Selanjutnya, Badan pengelola Keuangan Aset Daerah  Kota Medan dan PD Pasar Kota Medan akan mempersiapkan langkah lanjutan pasca pelaksanaan pengambilalihan dilakukan.

Sebelum proses pengambilalihan dilakukan, sebanyak 44 orang  tim gabungan yang terdiri dari unsur Satpol PP, PD Pasar, Denpom I/5 Medan, Kodim 0201/BS, Polrestabes Medan, Dinas Perhubungan serta jajaran Kecamatan Medan Baru lebih dahulu menggelar apel di Taman gahaj Mada Jalan Gajah Mada sekitar pukul 14.00 WIB.

Kasatpol Kota Medan M Sofyan yang bertindak sebagai koordinator memberikan arahan agar proses pengambilalihan yang dilakukan tetap mengedepankan tindakan persuasif. Dikatakannya, tugas ini dilaksanakan berdasarkan Surat Walikota Medan No.593.5/10102 tanggal 22 September 2017.

“Apa yang kita lakukan ini untuk penegakan perda yaitu pengambilaihan aset tanah dan bangunan serta fasilitas lainnya yang berada di Pasar Peringgan. Hal ini terkait dengan berakhirnya Perjanjian Kerjasama Pembangunan kembali dan pengelolaan eks Pasar Peringgan No.511.2/20399 tanggal 10 Oktober 1991 antara Pemko Medan dengan PT Triwira Loka Jaya tanggal 23 Mei 2016,” kata Sofyan.

Usai memberikan arahan, Sofyan beserta tim gabungan selanjutnya bergerak menuju Pasar Peringgan.  Yang menjadi objek utama pegambilalihan aset ini yakni kantor berukuran lebih kurang 8 x 12 meter yang berada di basement (tempat parkir). Namun upaya itu dihalang-halangi puluhan pihak PT Triwira Loka Jaya (TLJ) beserta kuasa hukumnya.

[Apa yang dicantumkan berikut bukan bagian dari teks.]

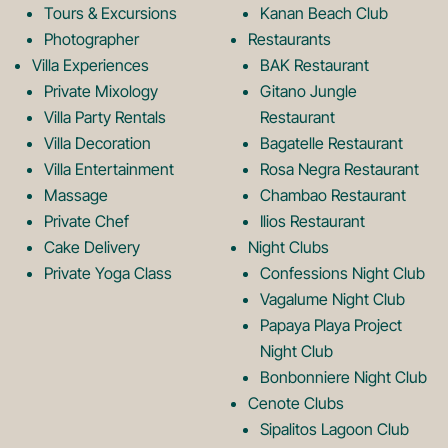
Tours & Excursions
Kanan Beach Club
k
a
Photographer
Restaurants
Villa Experiences
BAK Restaurant
Private Mixology
Gitano Jungle
L
m
Villa Party Rentals
Restaurant
Villa Decoration
Bagatelle Restaurant
o
L
Villa Entertainment
Rosa Negra Restaurant
Massage
Chambao Restaurant
Private Chef
Ilios Restaurant
g
o
Cake Delivery
Night Clubs
Private Yoga Class
Confessions Night Club
Vagalume Night Club
o
g
Papaya Playa Project
Night Club
Bonbonniere Night Club
o
Cenote Clubs
Sipalitos Lagoon Club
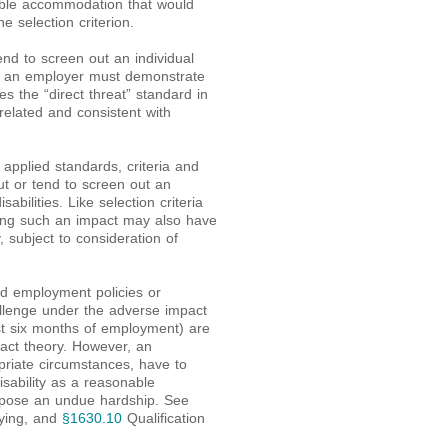
able accommodation that would
e selection criterion.
end to screen out an individual
ties, an employer must demonstrate
ies the “direct threat” standard in
related and consistent with
 applied standards, criteria and
out or tend to screen out an
isabilities. Like selection criteria
aving such an impact may also have
, subject to consideration of
ed employment policies or
hallenge under the adverse impact
st six months of employment) are
pact theory. However, an
opriate circumstances, have to
isability as a reasonable
mpose an undue hardship. See
fying, and
§1630.10
Qualification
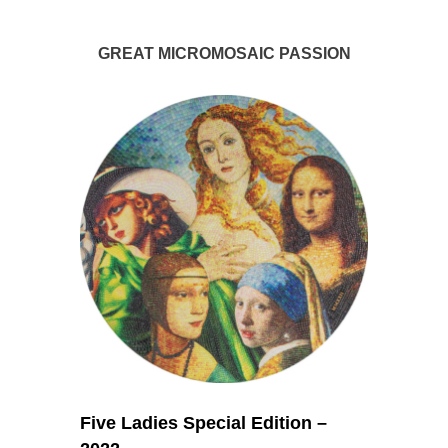
GREAT MICROMOSAIC PASSION
Five Ladies Special Edition –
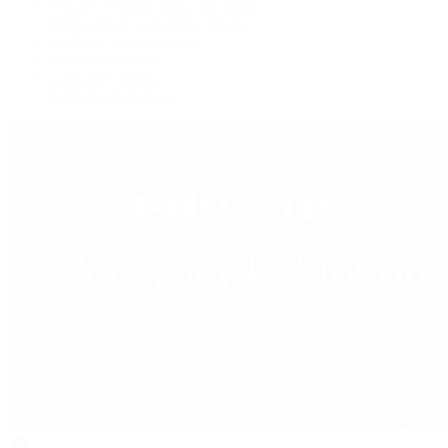
Watches Tonight with Tim Mosso
Market Wrap with Mike Manjos
Collector Conversations
Perpetually Patek
Collector's Guide
Collector Questions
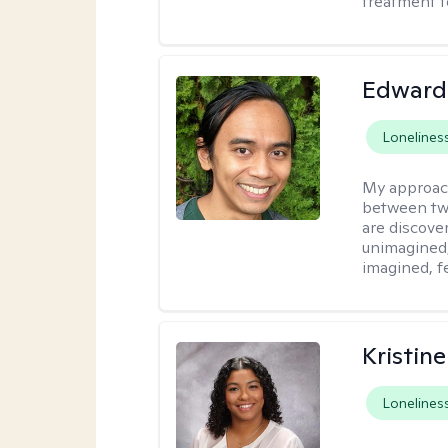
treatment t
Edward
Lonelines
My approac
between tw
are discove
unimagined
imagined, f
Kristin
Lonelines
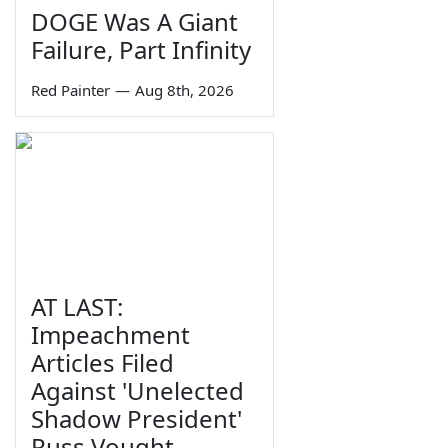
DOGE Was A Giant
Failure, Part Infinity
Red Painter
—
Aug 8th, 2026
AT LAST:
Impeachment
Articles Filed
Against 'Unelected
Shadow President'
Russ Vought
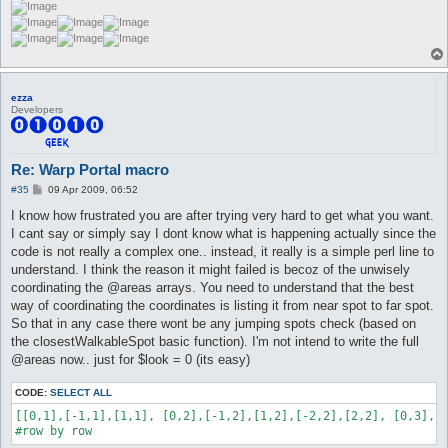
ezza
Developers
Re: Warp Portal macro
P
#35
09 Apr 2009, 06:52
o
s
I know how frustrated you are after trying very hard to get what you want.
t
I cant say or simply say I dont know what is happening actually since the
code is not really a complex one.. instead, it really is a simple perl line to
understand. I think the reason it might failed is becoz of the unwisely
coordinating the @areas arrays. You need to understand that the best
way of coordinating the coordinates is listing it from near spot to far spot.
So that in any case there wont be any jumping spots check (based on
the closestWalkableSpot basic function). I'm not intend to write the full
@areas now.. just for $look = 0 (its easy)
CODE:
SELECT ALL
[[0,1],[-1,1],[1,1], [0,2],[-1,2],[1,2],[-2,2],[2,2], [0,3],[-
#row by row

Sempat terjadi perdebatan yang cukup alot, sebab pihak PT TLJ menolak keras pengambilalihan tersebut. Namun Sofyan didampingi Kabag Perlengkapan dan Layanan Pengadaan Setdakot Medan SI Dongoran dan Kabag Hukum Sulaiman tetap bersikukuh melakukan penegakan perda tersebut.

BACA JUGA  Masyarakat Diminta Sukseskan Porwil ke V Kota Medan

“Jika bapak-bapak keberatan dengan tindakan penegakan perda yang kami lakukan ini, silahkan tempuh jalur hukum. Kami  datang untuk melaksanakan tugas. Tolong jangan halang-halangi kami!” tegas Sofyan.

Aksi saling dorong pun sempat terjadi namun Sofyan terus menginstruksikan tim gabungan maju dan mengambil alih kantor tersebut. Upaya tersebut berhasil, puluhan pria yang coba menghalangi berhasil dihalau. Selanjutnya tim gabungan berhasil membuka dinding alumunium bagian depan.

Sebagian dari puluhan pria itu bertahan di dalam kantor. Kembali Sofyan memerintahkan mereka untuk menyingkir dan memberikan waktu 10 menit  agar mengosongkan tempat tersebut. Setelah waktu yang diberikan habis, Sofyan kembali menginstruksikan tim gabungan untuk maju kembali sehingga memaksa puluhan pria yang semula bertahan akhirnya menyingkir.

Usai menguasai kantor tersebut, tim gabungan selanjutnya membuka dinding samping yang ditutupi triplek dan menyisakan ruangan kaca.  Setelah itu diikuti dengan mengosongkan seluruh isi kantor seperti lemari, meja dan komputer. Kemudian ruangan tersebut ‘dikuasai’ pihak PD Pasar Kota Medan.

Bersamaan itu Dirut PD Pasar Rusdi Sinuraya  datang dan berkoordinasi dengan Sofyan dan aparat dari Kodim 0201/BS dan Polrestabes Medan. Setelah itu Sofyan minta kepada para pedagang yang sempat panik dengan proses  penegakan perda tersebut untuk melanjutkan aktifitas jual-beli kembali.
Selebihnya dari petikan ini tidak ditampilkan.